Je n'aurais jamais cru qu'un simple bip sur mon téléphone suffirait à réduire en poussière tout ce que je m'efforçais encore de tenir debout.
Et pourtant ce matin-là, l'instant où j'ai ouvert la notification, quelque chose en moi s'est brisé net.
C'était une vidéo.
Je n'avais aucune idée de qui pouvait m'envoyer ça, ni pourquoi. Mon doigt a glissé sur l'écran par réflexe. L'image s'est chargée, floue d'abord, puis nette. Et là, l'air m'a manqué.
L'homme au centre de l'écran, c'était Jud MORO.
Jud.
Mon mari.
Ça faisait des mois que je ne l'avais pas vu de près. Des mois qu'on vivait comme deux étrangers sous le même nom sur des papiers. Et pourtant le voilà, dans une suite d'hôtel aux draps blancs, aux lumières tamisées, avec une femme contre lui.
Je n'avais pas besoin de voir plus pour comprendre. Leur proximité, la façon dont leurs corps se cherchaient, leurs gestes sans retenue... tout criait l'évidence. Ils n'étaient pas en train de parler affaires. Ils n'étaient pas en train de se rattraper après une longue absence. Ils étaient ensemble. Vraiment ensemble.
Je suis restée figée, le téléphone serré dans ma main comme si le lâcher allait rendre tout ça moins réel.
La raison me disait d'éteindre. De ne pas regarder. De me protéger.
Mais une autre voix, plus sourde, plus têtue, m'ordonnait de continuer. Comme si voir jusqu'au bout pouvait au moins me donner la vérité entière.

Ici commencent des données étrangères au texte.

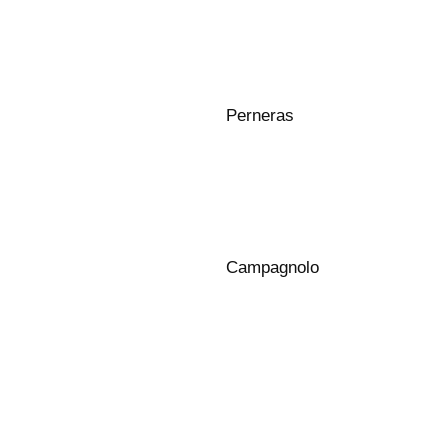
Perneras
Campagnolo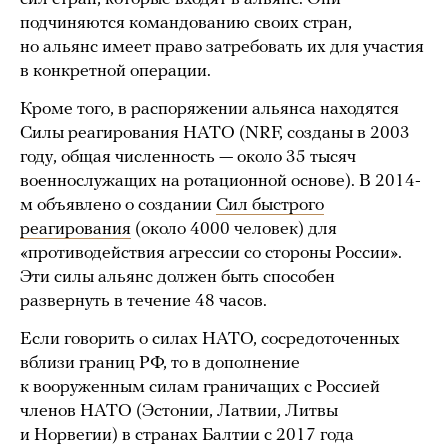
подчиняются командованию своих стран,
но альянс имеет право затребовать их для участия
в конкретной операции.
Кроме того, в распоряжении альянса находятся
Силы реагирования НАТО (NRF, созданы в 2003
году, общая численность — около 35 тысяч
военнослужащих на ротационной основе). В 2014-
м объявлено о создании
Сил быстрого
реагирования
(около 4000 человек) для
«противодействия агрессии со стороны России».
Эти силы альянс должен быть способен
развернуть в течение 48 часов.
Если говорить о силах НАТО, сосредоточенных
вблизи границ РФ, то в дополнение
к вооруженным силам граничащих с Россией
членов НАТО (Эстонии, Латвии, Литвы
и Норвегии) в странах Балтии с 2017 года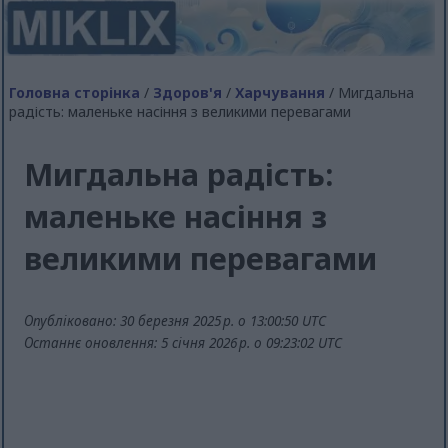
Головна сторінка
/
Здоров'я
/
Харчування
/ Мигдальна
радість: маленьке насіння з великими перевагами
Мигдальна радість:
маленьке насіння з
великими перевагами
Опубліковано: 30 березня 2025 р. о 13:00:50 UTC
Останнє оновлення: 5 січня 2026 р. о 09:23:02 UTC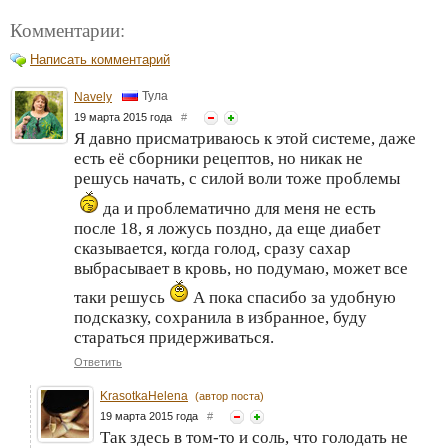
Комментарии:
Написать комментарий
Тула
Navely
19 марта 2015 года
#
Я давно присматриваюсь к этой системе, даже
есть её сборники рецептов, но никак не
решусь начать, с силой воли тоже проблемы
да и проблематично для меня не есть
после 18, я ложусь поздно, да еще диабет
сказывается, когда голод, сразу сахар
выбрасывает в кровь, но подумаю, может все
таки решусь
А пока спасибо за удобную
подсказку, сохранила в избранное, буду
стараться придерживаться.
Ответить
KrasotkaHelena
(автор поста)
19 марта 2015 года
#
Так здесь в том-то и соль, что голодать не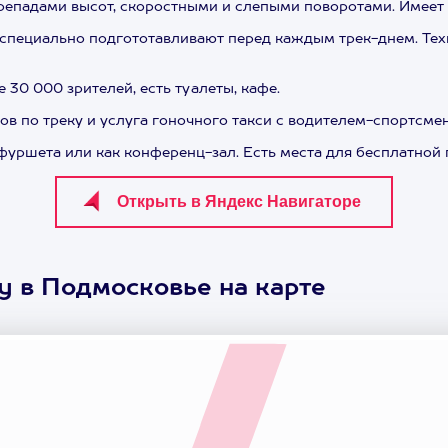
репадами высот, скоростными и слепыми поворотами. Имеет
специально подгототавливают перед каждым трек-днем. Техн
30 000 зрителей, есть туалеты, кафе.
в по треку и услуга гоночного такси с водителем-спортсме
уршета или как конференц-зал. Есть места для бесплатной 
y в Подмосковье на карте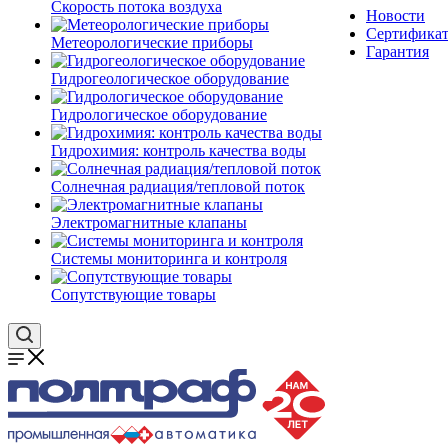
Скорость потока воздуха
Новости
Сертифика
Метеорологические приборы
Гарантия
Гидрогеологическое оборудование
Гидрологическое оборудование
Гидрохимия: контроль качества воды
Солнечная радиация/тепловой поток
Электромагнитные клапаны
Системы мониторинга и контроля
Сопутствующие товары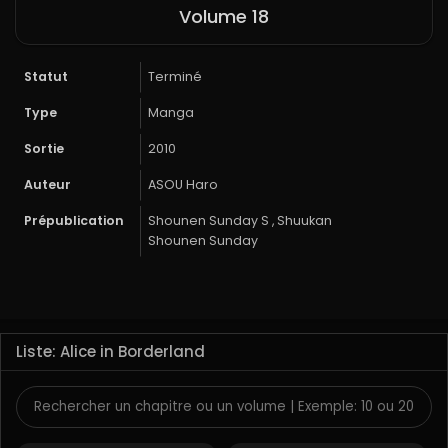
Volume 18
Statut
Terminé
Type
Manga
Sortie
2010
Auteur
ASOU Haro
Prépublication
Shounen Sunday S , Shuukan
Shounen Sunday
Liste: Alice in Borderland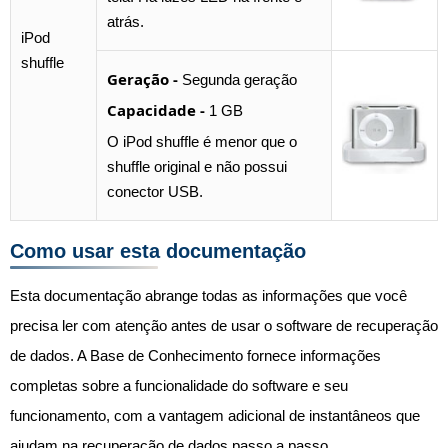
atrás.
iPod
shuffle
Geração -
Segunda geração
Capacidade -
1 GB
O iPod shuffle é menor que o
shuffle original e não possui
conector USB.
Como usar esta documentação
Esta documentação abrange todas as informações que você
precisa ler com atenção antes de usar o software de recuperação
de dados. A Base de Conhecimento fornece informações
completas sobre a funcionalidade do software e seu
funcionamento, com a vantagem adicional de instantâneos que
ajudam na recuperação de dados passo a passo.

Leurs mots me parvenaient par à-coups. Des rires bas. Des murmures. Une familiarité qui ne mentait pas. J'avais l'impression d'être une intruse dans une scène qui ne m'était jamais destinée.
Et puis j'ai reconnu la voix.
Aiguë, un peu traînante, celle que j'ai entendue toute mon enfance.
Le sang a quitté mon visage d'un coup.
Jolie.
Ma sœur.
Non. Ce n'était pas possible. J'ai cligné des yeux, j'ai baissé la luminosité, comme si le problème venait de l'écran. Mais non. C'était bien elle. Les mêmes boucles, le même grain de beauté près de la clavicule. Jolie.
Ce n'était donc pas une maîtresse de passage. Pas une erreur d'un soir. Pas une femme croisée dans un cocktail du LC Group.
C'était Jolie.
Ma sœur de sang.
Ma gorge s'est nouée. J'ai eu l'impression qu'on m'arrachait quelque chose de l'intérieur. Trahie par Jud, d'accord. Mais par Jolie aussi ? Par celle avec qui j'avais partagé une chambre, des secrets, des silences ?
J'aurais dû couper. J'aurais dû jeter le téléphone. Mais je suis restée. Parce qu'au fond, je savais que le pire n'était pas encore arrivé.
La scène s'est poursuivie. Après, Jolie s'est redressée, l'assurance tranquille de celle qui sait qu'elle a gagné. Elle a caressé l'épaule de Jud et a laissé tomber, d'un ton presque joueur :
- Tu me traites comme ça aussi quand tu es avec Flora ?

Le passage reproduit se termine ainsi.